Just because many people believe in something doesn’t make it true or right.
However, sometimes it can get tricky identifying whether a statement is a bandwagon fallacy or not. Consider these statements:
- “Nine out of ten nutritionists recommend kids eat ABC breakfast cereal.”
- “Brand X Toothpaste is the brand most dentists recommend.”
Here, we have an Appeal to Authority.
The strength of this argument depends upon two factors:
- The authority is a legitimate expert on the subject.
- A consensus exists among legitimate experts on the matter under discussion.
Got that? Good. Now consider this statement:
“We are skeptical of claims for the ability of random mutation and natural selection to account for the complexity of life. Careful examination of the evidence for Darwinian theory should be encouraged.” – signed by about 800 PhD holders in the sciences.

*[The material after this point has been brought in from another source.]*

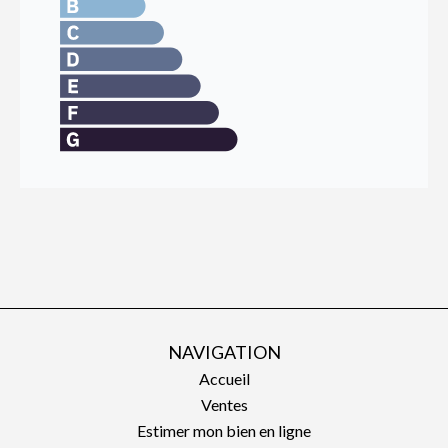
NAVIGATION
Accueil
Ventes
Estimer mon bien en ligne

Firstly, not all the signatories could be considered legitimate experts on the subject. Professors in mathematics and statistics are not really experts in evolutionary biology.

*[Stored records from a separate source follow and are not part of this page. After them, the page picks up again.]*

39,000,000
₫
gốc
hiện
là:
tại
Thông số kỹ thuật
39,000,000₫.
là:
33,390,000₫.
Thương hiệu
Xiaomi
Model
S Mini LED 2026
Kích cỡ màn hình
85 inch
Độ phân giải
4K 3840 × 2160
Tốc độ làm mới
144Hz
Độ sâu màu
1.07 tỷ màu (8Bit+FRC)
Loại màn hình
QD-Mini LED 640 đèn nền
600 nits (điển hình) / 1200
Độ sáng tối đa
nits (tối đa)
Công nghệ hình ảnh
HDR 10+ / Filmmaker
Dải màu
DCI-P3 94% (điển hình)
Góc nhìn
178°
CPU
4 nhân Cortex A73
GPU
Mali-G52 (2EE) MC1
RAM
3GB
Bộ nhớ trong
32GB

Secondly, 800 – or even 1000 – scientists signing such a statement can hardly be considered a consensus among the wider scientific community.
Finally, this is not how science is done. Attempting to convince the public that somehow there are ‘so many’ scientists who disagree with Darwinian evolution via lists like these is unethical.
Or, consider this list from Answers in Genesis of ‘modern scientists who have accepted the biblical account of creation’. (about 150)
The National Center for Science Education has rightly recognised these lists as propaganda and has come up with its own tongue-in-cheek parody of these lists. Project Steve is a list of scientists named Steve (or a variation thereof) who accept evolutionary theory:
Evolution is a vital, well-supported, unifying principle of the biological sciences, and the scientific evidence is overwhelmingly in favor of the idea that all living things share a common ancestry. Although there are legitimate debates about the patterns and processes of evolution, there is no serious scientific doubt that evolution occurred or that natural selection is a major mechanism in its occurrence. It is scientifically inappropriate and pedagogically irresponsible for creationist pseudoscience, including but not limited to “intelligent design,” to be introduced into the science curricula of our nation’s public schools.
To date, there are over 1000 scientists named Steve who have signed the statement.